2015 feierten wir das letzte Mal mit einem Weihnachtsbaum – mit einem Baum direkt aus dem Wald geschlagen, hier aus der schönen Eifel, wo Wälder noch zum gewohnten Umfeld gehören und ein beliebtes Ausflugs- und Erholungsziel für viele Menschen sind. Jedes Jahr kommen Menschen, um in Ruhe freie Zeit und die Natur zu genießen. Dem gegenüber scheint es widersprüchlich, dass die gleichen Menschen am Ende des Jahres abermals hierher kommen, um dem Wald einen Baum zu entnehmen: einen Tannenbaum – für das Fest der Liebe. Dies in der sicherlich gutgläubigen Annahme, dass ein Baum direkt aus dem Wald geschlagen, im Gegensatz zum Weihnachtsbaum aus klar deklarierten Anbauplantagen, mit gutem Gewissen vertretbar ist.

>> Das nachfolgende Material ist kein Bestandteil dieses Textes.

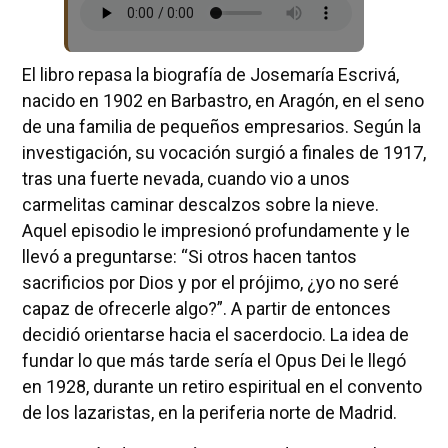
El libro repasa la biografía de Josemaría Escrivá,
nacido en 1902 en Barbastro, en Aragón, en el seno
de una familia de pequeños empresarios. Según la
investigación, su vocación surgió a finales de 1917,
tras una fuerte nevada, cuando vio a unos
carmelitas caminar descalzos sobre la nieve.
Aquel episodio le impresionó profundamente y le
llevó a preguntarse: “Si otros hacen tantos
sacrificios por Dios y por el prójimo, ¿yo no seré
capaz de ofrecerle algo?”. A partir de entonces
decidió orientarse hacia el sacerdocio. La idea de
fundar lo que más tarde sería el Opus Dei le llegó
en 1928, durante un retiro espiritual en el convento
de los lazaristas, en la periferia norte de Madrid.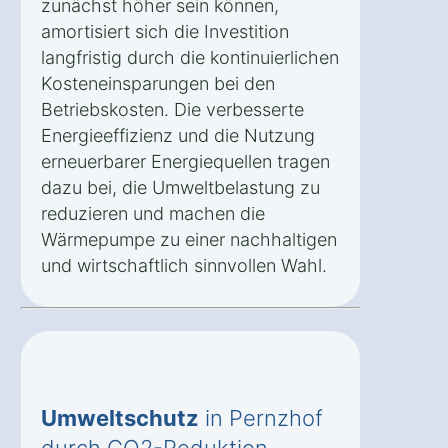
zunächst höher sein können,
amortisiert sich die Investition
langfristig durch die kontinuierlichen
Kosteneinsparungen bei den
Betriebskosten. Die verbesserte
Energieeffizienz und die Nutzung
erneuerbarer Energiequellen tragen
dazu bei, die Umweltbelastung zu
reduzieren und machen die
Wärmepumpe zu einer nachhaltigen
und wirtschaftlich sinnvollen Wahl.
Umweltschutz
in Pernzhof
durch CO2-Reduktion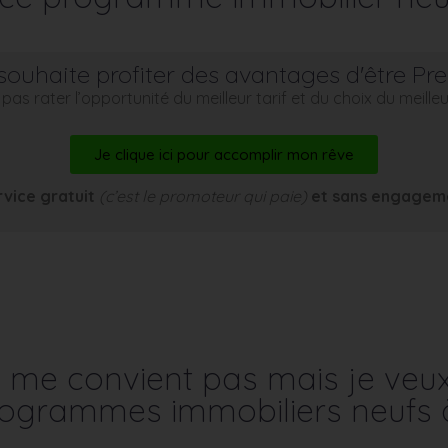
souhaite profiter des avantages d'être Pr
pas rater l’opportunité du meilleur tarif et du choix du meill
Je clique ici pour accomplir mon rêve
rvice gratuit
(c’est le promoteur qui paie)
et sans engagem
me convient pas mais je veu
programmes immobiliers neufs 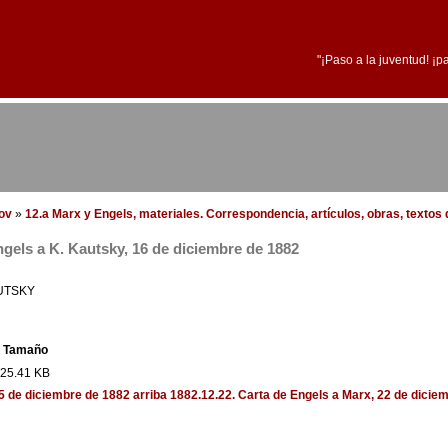
"¡Paso a la juventud! ¡p
dov
»
12.a Marx y Engels, materiales. Correspondencia, artículos, obras, textos d
ngels a K. Kautsky, 16 de diciembre de 1882
AUTSKY
Tamaño
25.41 KB
15 de diciembre de 1882
arriba
1882.12.22. Carta de Engels a Marx, 22 de diciem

Dieser Annahme folgte auch ich, weil ich nicht auf einen Weihnachtsbaum verzichten und Teil einer zumindest scheinbaren Idylle und Tradition sein wollte. Ein Weihnachtsbaum mit frischen, echten Tannenzweigen – so kennen wir es aus unserer Kindheit und hierin ist unser ganzes Weihnachten enthalten – Vorfreude, Familienharmonie, Geborgenheit, Besinnlichkeit, Wärme und Licht!

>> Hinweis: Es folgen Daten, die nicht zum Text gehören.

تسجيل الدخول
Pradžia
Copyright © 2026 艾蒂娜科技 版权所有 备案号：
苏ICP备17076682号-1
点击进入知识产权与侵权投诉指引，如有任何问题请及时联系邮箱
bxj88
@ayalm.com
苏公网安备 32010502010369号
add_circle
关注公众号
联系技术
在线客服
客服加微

Bereits in diesem Dezember 2015 jedoch hatte meine Familie Zweifel an dieser Kultur. Dennoch gingen auch wir an diesem 1. Advent in den Wald gleich am Rande unseres Dorfes. Alle Jahre wieder trafen sich hier alle von nah und fern in der möglichst verschneiten „Schonung“ unseres Nachbars bei Glühwein, heißem Kakao und Weihnachtsgebäck, um vor diesem geselligen Hintergrund den möglichst perfekten Baum unter all den eigens angebauten Tannenbäumen auszuwählen. Inmitten all des Getümmels erwählten auch wir den für uns passenden Baum. Doch ich konnte nicht umhin, sensibilisiert durch die Skepsis meiner Familie, noch mit einem Auge auf das Treiben zu schauen. Und so vernahm ich deutlich das wiederkehrende Dröhnen der Motorsägen, die einen Baum nach dem anderen binnen Sekunden fällte, nahm die vielen Menschen wahr, die die Stille des sonst so friedlichen und Schutz bietenden Waldes in meinem Empfinden störten, die mit ihren Schuhen lärmend das Unterholz durchkreuzten, nachdem sie mit ihren Autos so nahe wie möglich an das Waldstück herangefahren waren und dieses zu einem eher kommerziellen Ort ähnlich einer Autobahnraststätte verwandelt hatten. War ich zu drastisch in meiner Betrachtung?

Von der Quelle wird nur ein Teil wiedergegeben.